1. Metformin, in addition to standard chemoradiation therapy, did not improve the progression-free survival, overall survival, local-regional recurrence, or distant metastasis occurrence compared to the control group of stage IIIA or IIIB locally advanced non-small cell lung cancer patients.
2. Serious adverse events were equally as common in the metformin and control groups, however, only 63.4% of participants could tolerate the metformin protocol.

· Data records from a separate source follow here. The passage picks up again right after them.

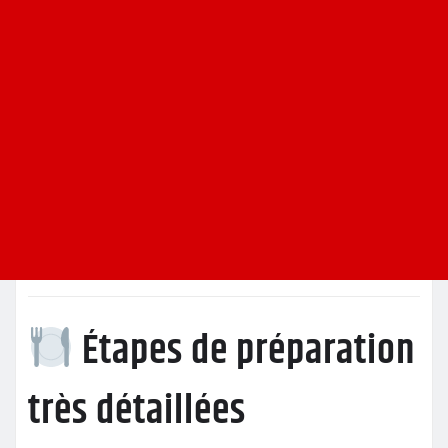
Étapes de préparation
très détaillées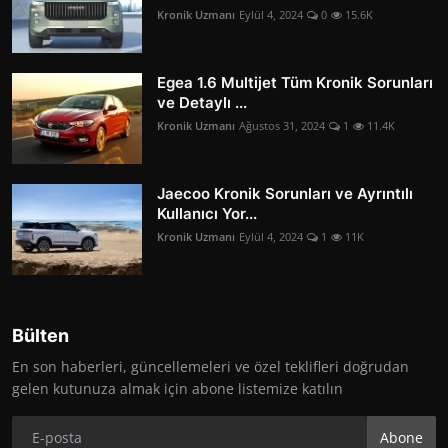
Kronik Uzmanı
Eylül 4, 2024
0
15.6K
Egea 1.6 Multijet Tüm Kronik Sorunları
ve Detaylı ...
Kronik Uzmanı
Ağustos 31, 2024
1
11.4K
Jaecoo Kronik Sorunları ve Ayrıntılı
Kullanıcı Yor...
Kronik Uzmanı
Eylül 4, 2024
1
11K
Bülten
En son haberleri, güncellemeleri ve özel teklifleri doğrudan
gelen kutunuza almak için abone listemize katılın
Abone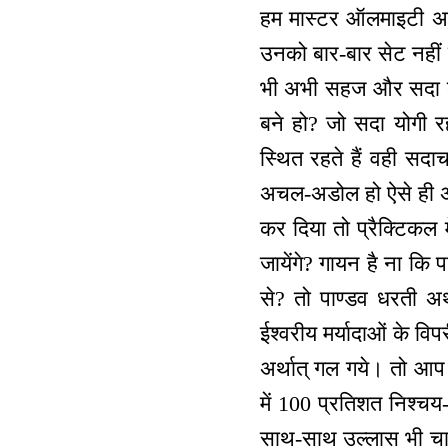
हम मास्टर ऑलमाइटी अथॉ
उनको बार-बार सेट नही
भी अभी सहज और सदा के क
बने हो? जो सदा योगी र
स्थित रहते हैं वही सदा
अचल-अडोल हो ऐसे ही अपनी
कर दिया तो प्रैक्टिकल म
जायेंगे? गायन है ना कि 
से? तो पाण्डव धरती अर
ईश्वरीय मर्यादाओं के वि
अर्थात् गल गये। तो आप
में 100 प्रतिशत निश्चय
साथ-साथ उल्लास भी चाह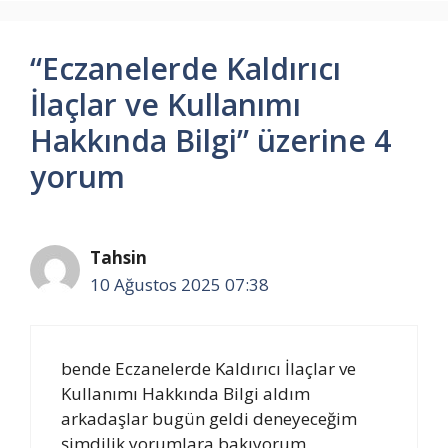
“Eczanelerde Kaldırıcı
İlaçlar ve Kullanımı
Hakkında Bilgi” üzerine 4
yorum
Tahsin
10 Ağustos 2025 07:38
bende Eczanelerde Kaldırıcı İlaçlar ve
Kullanımı Hakkında Bilgi aldım
arkadaşlar bugün geldi deneyeceğim
şimdilik yorumlara bakıyorum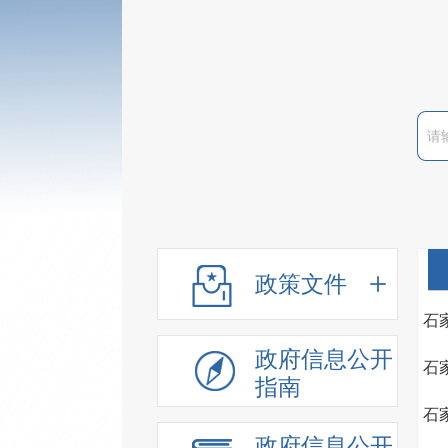
政策文件
石
政府信息公开
石
指南
石
政府信息公开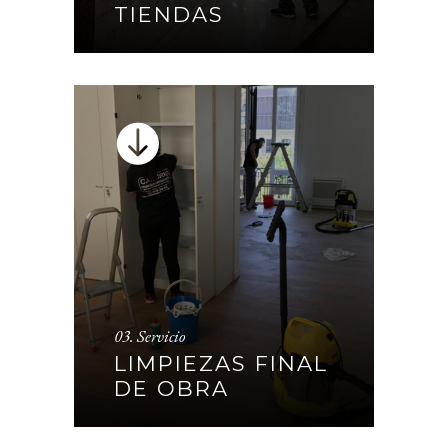
TIENDAS
CONTINUAR
03. Servicio
LIMPIEZAS FINAL DE OBRA
LIMPIEZAS FINAL
DE OBRA
CONTINUAR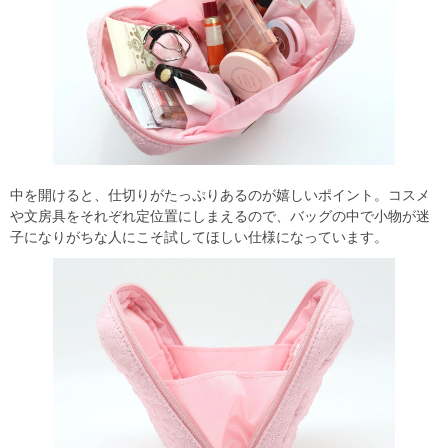
中を開けると、仕切りがたっぷりあるのが嬉しいポイント。コスメ
や文房具をそれぞれ定位置にしまえるので、バッグの中で小物が迷
子になりがちな人にこそ試してほしい仕様になっています。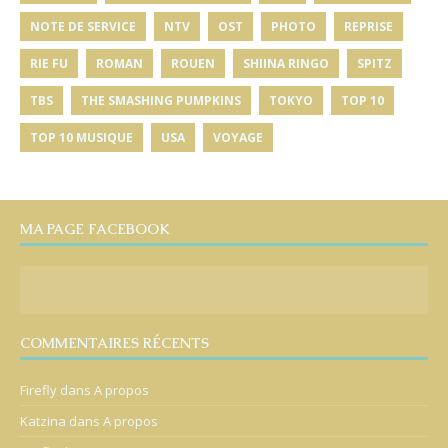
NOTE DE SERVICE
NTV
OST
PHOTO
REPRISE
RIE FU
ROMAN
ROUEN
SHIINA RINGO
SPITZ
TBS
THE SMASHING PUMPKINS
TOKYO
TOP 10
TOP 10 MUSIQUE
USA
VOYAGE
MA PAGE FACEBOOK
COMMENTAIRES RÉCENTS
Firefly
dans
A propos
Katzina
dans
A propos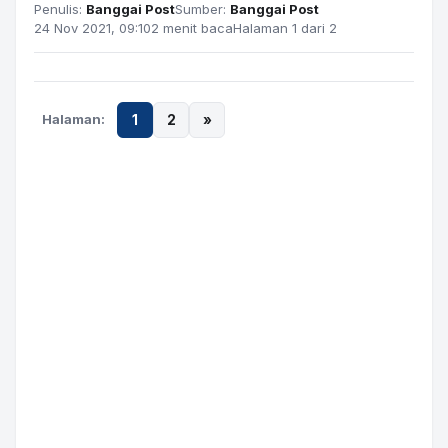
Penulis:
Banggai Post
Sumber:
Banggai Post
24 Nov 2021, 09:10
2 menit baca
Halaman 1 dari 2
Halaman:
1
2
»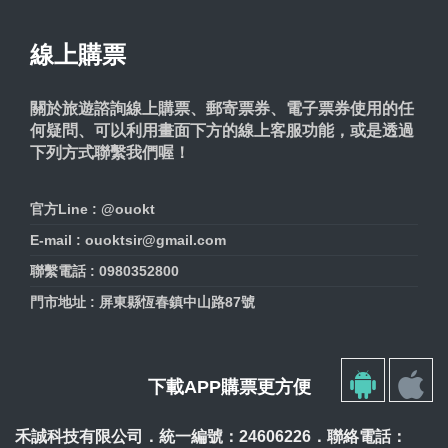
線上購票
關於旅遊諮詢線上購票、郵寄票券、電子票券使用的任
何疑問、可以利用畫面下方的線上客服功能，或是透過
下列方式聯繫我們喔！
官方Line : @ouokt
E-mail : ouoktsir@gmail.com
聯繫電話 : 0980352800
門市地址 : 屏東縣恆春鎮中山路87號
下載APP購票更方便
禾誠科技有限公司．統一編號：24606226．聯絡電話：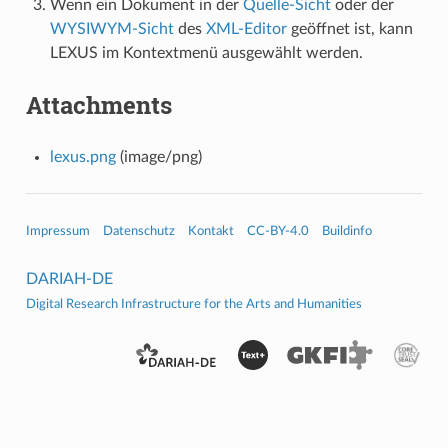
Wenn ein Dokument in der
Quelle-Sicht
oder der
WYSIWYM-Sicht
des
XML-Editor
geöffnet ist, kann
LEXUS im Kontextmenü ausgewählt werden.
Attachments
lexus.png
(image/png)
Impressum
Datenschutz
Kontakt
CC-BY-4.0
Buildinfo
DARIAH-DE
Digital Research Infrastructure for the Arts and Humanities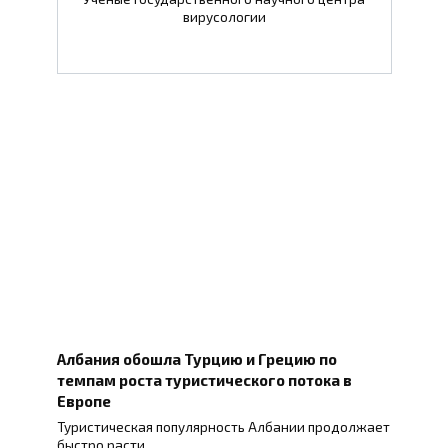
вирусологии
Албания обошла Турцию и Грецию по
темпам роста туристического потока в
Европе
Туристическая популярность Албании продолжает
быстро расти.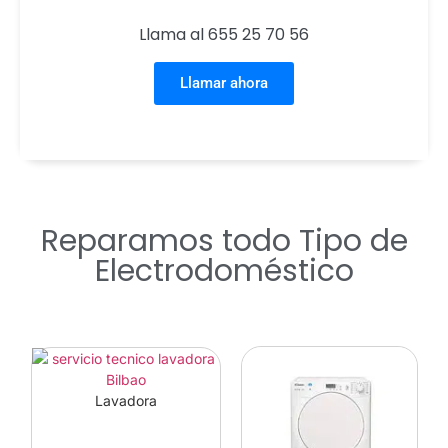
Llama al 655 25 70 56
Llamar ahora
Reparamos todo Tipo de
Electrodoméstico
Lavadora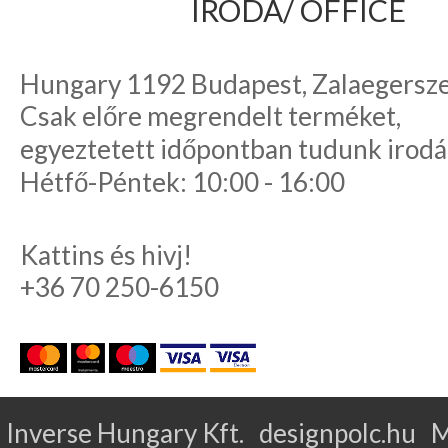
IRODA/ OFFICE
Hungary 1192 Budapest, Zalaegerszeg
Csak előre megrendelt terméket,
egyeztetett időpontban tudunk irodá
Hétfő-Péntek: 10:00 - 16:00
Kattins és hivj!
+36 70 250-6150
Inverse Hungary Kft. designpolc.hu 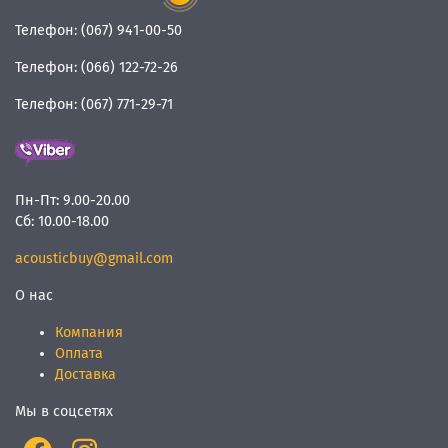
Телефон:
(067) 941-00-50
Телефон:
(066) 122-72-26
Телефон:
(067) 771-29-71
Пн-Пт:
9.00-20.00
Сб:
10.00-18.00
acousticbuy@gmail.com
О нас
Компания
Оплата
Доставка
Мы в соцсетях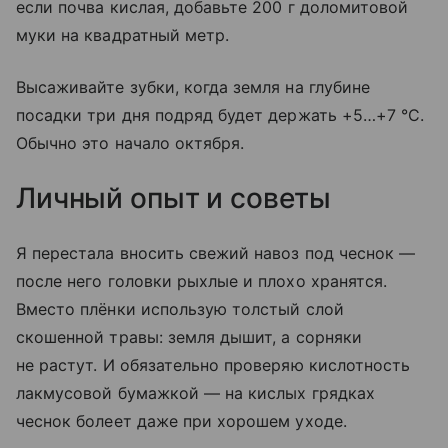
если почва кислая, добавьте 200 г доломитовой
муки на квадратный метр.
Высаживайте зубки, когда земля на глубине
посадки три дня подряд будет держать +5…+7 °C.
Обычно это начало октября.
Личный опыт и советы
Я перестала вносить свежий навоз под чеснок —
после него головки рыхлые и плохо хранятся.
Вместо плёнки использую толстый слой
скошенной травы: земля дышит, а сорняки
не растут. И обязательно проверяю кислотность
лакмусовой бумажкой — на кислых грядках
чеснок болеет даже при хорошем уходе.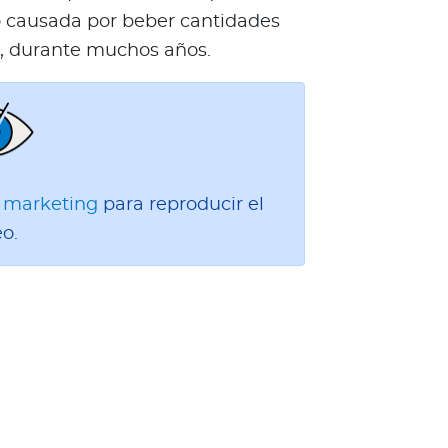
ido causada por beber cantidades
e, durante muchos años.
e marketing
para reproducir el
eo.
a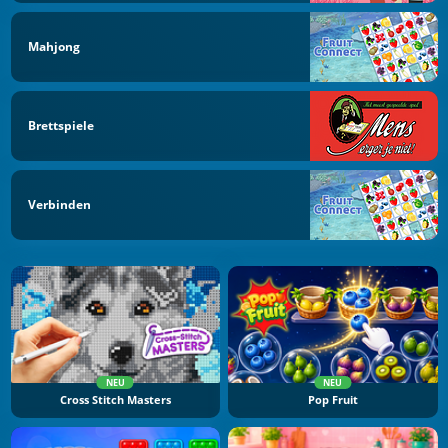
Mahjong
Brettspiele
Verbinden
NEU
NEU
Cross Stitch Masters
Pop Fruit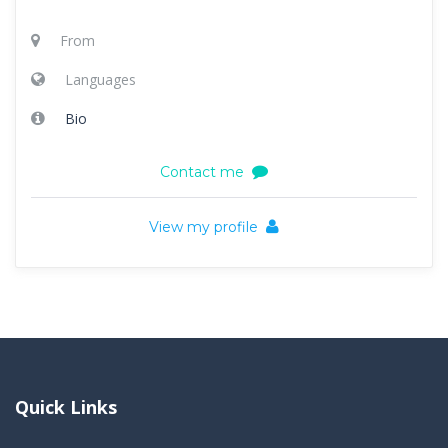
From
Languages
Bio
Contact me
View my profile
Quick Links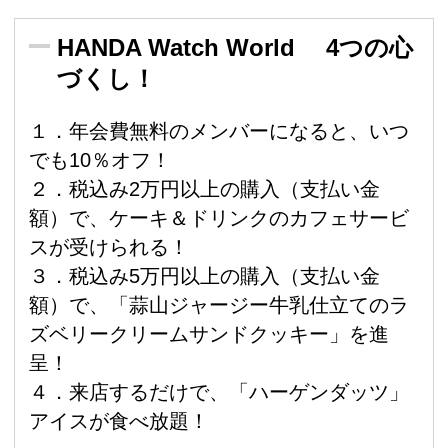
HANDA Watch World 4つの心
づくし！
１．年会費無料のメンバーになると、いつ
でも10％オフ！
２．税込み2万円以上の購入（支払い金
額）で、ケーキ＆ドリンクのカフェサービ
スが受けられる！
３．税込み5万円以上の購入（支払い金
額）で、「蒜山ジャージー牛乳仕立てのラ
ズベリークリームサンドクッキー」を進
呈！
４．来店するだけで、「ハーゲンダッツ」
アイスが食べ放題！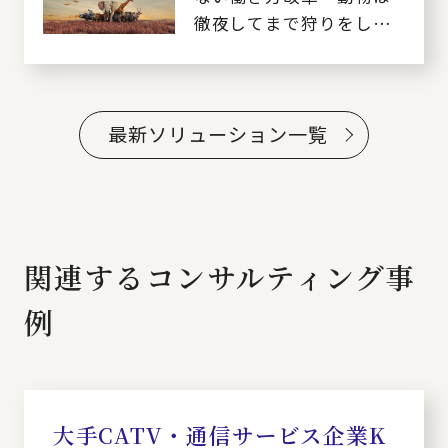
徹夜してまで狩りをしな
い！～
最新ソリューション一覧
関連するコンサルティング事
例
大手CATV・通信サービス企業K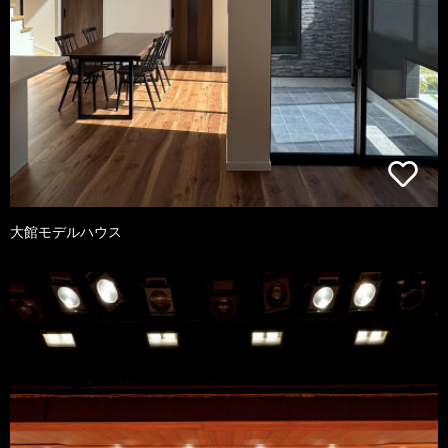
大館モデルハウス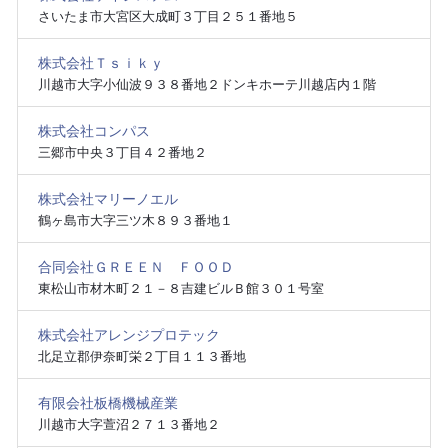
さいたま市大宮区大成町３丁目２５１番地５
株式会社Ｔｓｉｋｙ
川越市大字小仙波９３８番地２ドンキホーテ川越店内１階
株式会社コンパス
三郷市中央３丁目４２番地２
株式会社マリーノエル
鶴ヶ島市大字三ツ木８９３番地１
合同会社ＧＲＥＥＮ ＦＯＯＤ
東松山市材木町２１－８吉建ビルＢ館３０１号室
株式会社アレンジプロテック
北足立郡伊奈町栄２丁目１１３番地
有限会社板橋機械産業
川越市大字萱沼２７１３番地２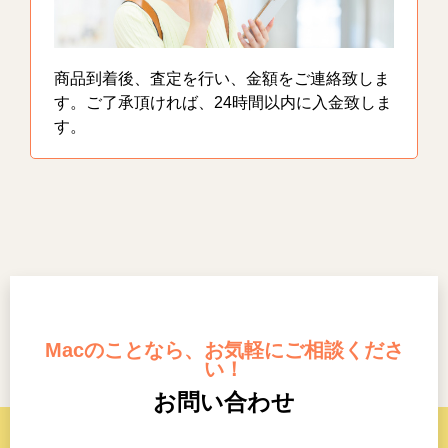
商品到着後、査定を行い、金額をご連絡致しま
す。ご了承頂ければ、24時間以内に入金致しま
す。
Macのことなら、お気軽にご相談くださ
い！
お問い合わせ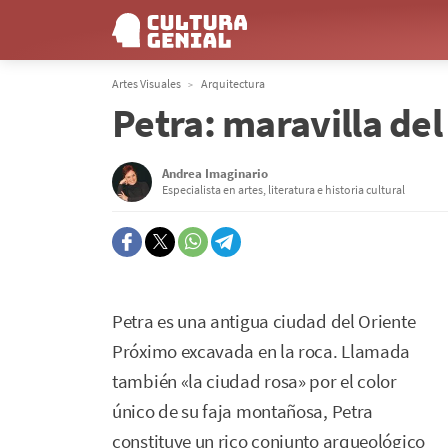
Artes Visuales
Arquitectura
Petra: maravilla de
Andrea Imaginario
Especialista en artes, literatura e historia cultural
Petra es una antigua ciudad del Oriente
Próximo excavada en la roca. Llamada
también «la ciudad rosa» por el color
único de su faja montañosa, Petra
constituye un rico conjunto arqueológico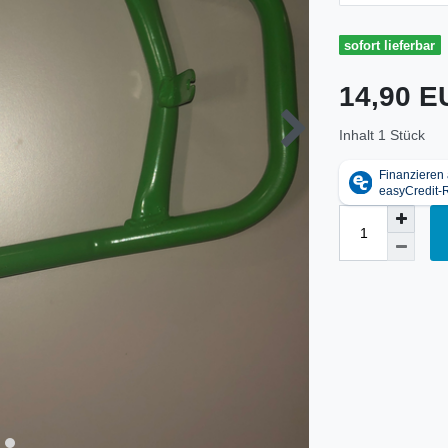
sofort lieferbar
14,90 
Inhalt
1
Stück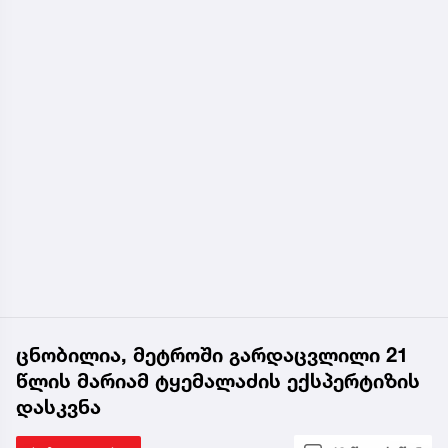
ცნობილია, მეტროში გარდაცვლილი 21
წლის მარიამ ტყემალაძის ექსპერტიზის
დასკვნა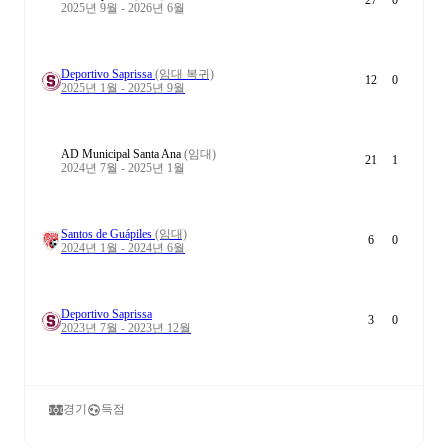
27
0
2025년 9월 - 2026년 6월
Deportivo Saprissa
(임대 복귀)
12
0
2025년 1월 - 2025년 9월
AD Municipal Santa Ana
(임대)
21
1
2024년 7월 - 2025년 1월
Santos de Guápiles
(임대)
6
0
2024년 1월 - 2024년 6월
Deportivo Saprissa
3
0
2023년 7월 - 2023년 12월
경기
득점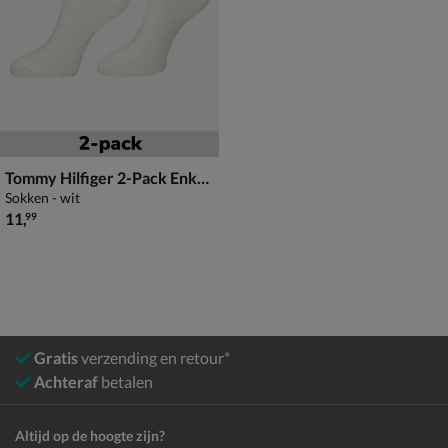
Tommy Hilfiger 2-Pack Enkelsokken
Sokken - wit
€ 11,99
11
,
99
Gratis
verzending en retour*
Achteraf
betalen
Altijd op de hoogte zijn?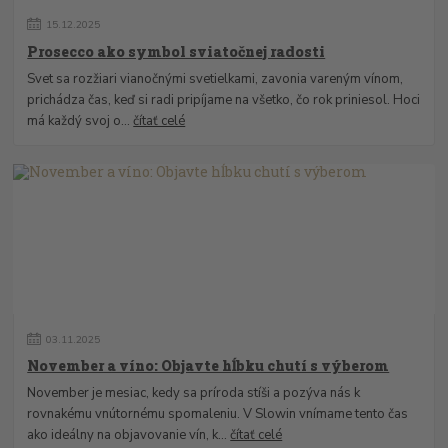
15
.
12
.
2025
Prosecco ako symbol sviatočnej radosti
Svet sa rozžiari vianočnými svetielkami, zavonia vareným vínom,
prichádza čas, keď si radi pripíjame na všetko, čo rok priniesol. Hoci
má každý svoj o...
čítať celé
03
.
11
.
2025
November a víno: Objavte hĺbku chutí s výberom
November je mesiac, kedy sa príroda stíši a pozýva nás k
rovnakému vnútornému spomaleniu. V Slowin vnímame tento čas
ako ideálny na objavovanie vín, k...
čítať celé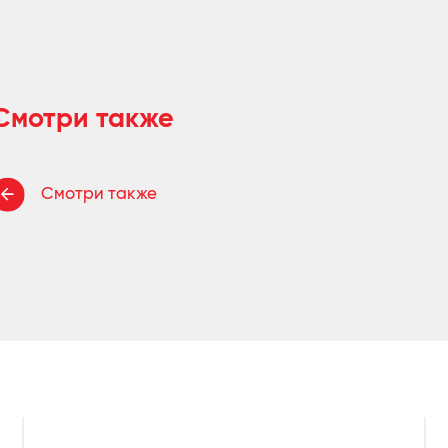
Смотри также
Смотри также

Evidence Rating Level: 1 (Excellent)
Study Rundown: Locally advanced (LA) non-small cell lung cancer (NSCLC) has a poor prognosis due to a lack of treatments. Some evidence exists that metformin has antineoplastic effects, including in NSCLC. The primary outcome of this study was progression-free survival (PFS), defined using the Response Evaluation Criteria in Solid Tumors (RECIST) criteria of LA-NSCLC patients treated with metformin. Additionally, the overall survival (OS), local-regional recurrence (LRR), distant metastasis (DM), and toxicity, defined using the Common Terminology Criteria for Adverse Events, were secondary outcomes. Stage IIIA or IIIB, LA-NSCLC patients were randomized to standard chemoradiation therapy (n = 81) or chemoradiation with metformin (n = 86), stratified performance by participant performance status, their histology, and stage. Most participants received their radiation and chemotherapy, but only 63.4% of the metformin group patients adhered fully to the metformin protocol. The one-year PFS and OS did not differ between the metformin and control group. While there were fewer deaths due to cancer in the metformin group, there were more unexplained or other-disease deaths. LRR and DM at 2 years did not differ in the metformin group compared to in the control group. Serious adverse events were equally as common in the metformin group as in the control group. Only 39% of participants were able to maintain the metformin dose as prescribed without adjustments, limiting this study’s power. The low adherence to the chemoradiation limits the generalizability of this study. Another limitation is that the trial wasn’t blinded since the control group did not receive a placebo.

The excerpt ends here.